The Trouble With Turtles

I've been using the Turtle trading method for much of this year to identify trades. During my August recess, I spent some time thinking about the results.

Turtle trading involves playing breakouts beyond the 55-day Donchian price channels, which mark the high and the low of the last 55 days.

It's all hedged around with other rules (see my essay "How I Trade"), but essentially, it's a price-level breakout scheme.

It has the advantage of being well defined, and of showing up clearly on a chart. Those qualities allow me to scan 600+ stocks in an hour, looking for viable trades.

Another advantage is that the method is very selective. It doesn't produce a lot of trades, allowing the turtle trader to focus on those opportunities that are, presumably, the very best.
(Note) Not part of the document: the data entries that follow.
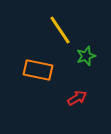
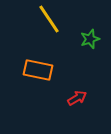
yellow line: moved 11 px left, 11 px up
green star: moved 4 px right, 17 px up
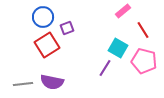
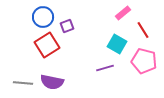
pink rectangle: moved 2 px down
purple square: moved 2 px up
cyan square: moved 1 px left, 4 px up
purple line: rotated 42 degrees clockwise
gray line: moved 1 px up; rotated 12 degrees clockwise
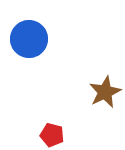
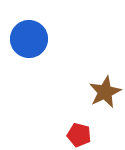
red pentagon: moved 27 px right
The method's use of the average true range in setting stops, thereby accounting for volatility, is one of the more useful concepts I've encountered.

Yet, there are troubles with Turtles.


  • The 55-day price channel is entirely arbitrary, unrelated to the actual congestion points in the price movement. This has two implications:
    • Lack of confidence. If 55 is just a magic number, then why not use 40, or 20, or 77? As a fact-based trader, I need to know that my method has reason behind it.
    • Ill-defined scalability. If 55-day channels are used on the daily chart, then what number should be used intra-day, on a half-hour chart or a five-minute chart? Nobody knows, since the original 55-day standard is arbitrary.
  • The adjunct rules are also arbitrary. For example, the two-day rule, which requires an exit from a position if the price closes within the price channels for two consecutive days after breakout. What's so special about two days? Nothing. It's arbitrary.
  • The method is too selective for some markets. It produces a fair number of trades when it comes to individual stocks, but fewer for exchange-traded funds, and far fewer for currencies. During my August vacation, I limited my currency scans to the 14 most liquid pairs, and there were hardly  any breakouts for the entire month. I can't make money if I don't trade. 
  • In many instances,  the breakout level is in fact a price reversal level. The USD/JPY (U.S. dollar/ Japanese yen) currency pair, in particular, seems to be prone to reversal right at the 55-day price channel boundary. Could it be that the Bank of Japan is filled with Turtle traders?
  • The original Turtle rules can produce huge losses. Under those rules, entry is breakout beyond the 55-day channel, and exit is breakout in the opposite direction beyond the 20-day channel. That can be a very wide spread. For a leveraged position, especially, the losses can be crippling.
That's my critique of the Turtle trading method. I'm looking at other breakout schemes, such as that outlined by Joe Ross in his classic, Trading by the Book.

I'll post on the subject I get the rules worked out. (Ross is a great trader but is fairly disorganized a writer. It takes a lot of work to put his method into a succinct set of rules.)